**TASK DETAILS:** Would you copy the entries that follow exactly, leaving out every picture?

**GIVEN RECORDS:**
※ ※ ※

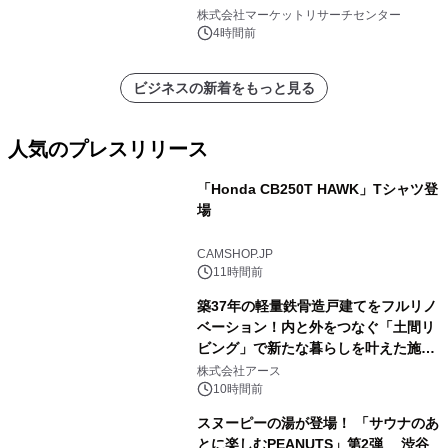
ン、3.5～5.0トン、その他）・分析レ
株式会社マーケットリサーチセンター
ポートを発表
4時間前
ビジネスの新着をもっと見る
人気のプレスリリース
「Honda CB250T HAWK」Tシャツ登
場
1
CAMSHOP.JP
11時間前
築37年の軽量鉄骨造戸建てをフルリノ
ベーション！内と外をつなぐ「土間リ
ビング」で新たな暮らしを叶えた施工
2
事例を株式会社アースが公開
株式会社アース
10時間前
スヌーピーの湯が登場！ 「サウナのあ
とに楽しむPEANUTS」第2弾 渋谷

※ ※ ※

**OUTPUT FOR THIS TASK:**
ン、3.5～5.0トン、その他）・分析レ
株式会社マーケットリサーチセンター
ポートを発表
4時間前
ビジネスの新着をもっと見る
人気のプレスリリース
「Honda CB250T HAWK」Tシャツ登
場
1
CAMSHOP.JP
11時間前
築37年の軽量鉄骨造戸建てをフルリノ
ベーション！内と外をつなぐ「土間リ
ビング」で新たな暮らしを叶えた施工
2
事例を株式会社アースが公開
株式会社アース
10時間前
スヌーピーの湯が登場！ 「サウナのあ
とに楽しむPEANUTS」第2弾 渋谷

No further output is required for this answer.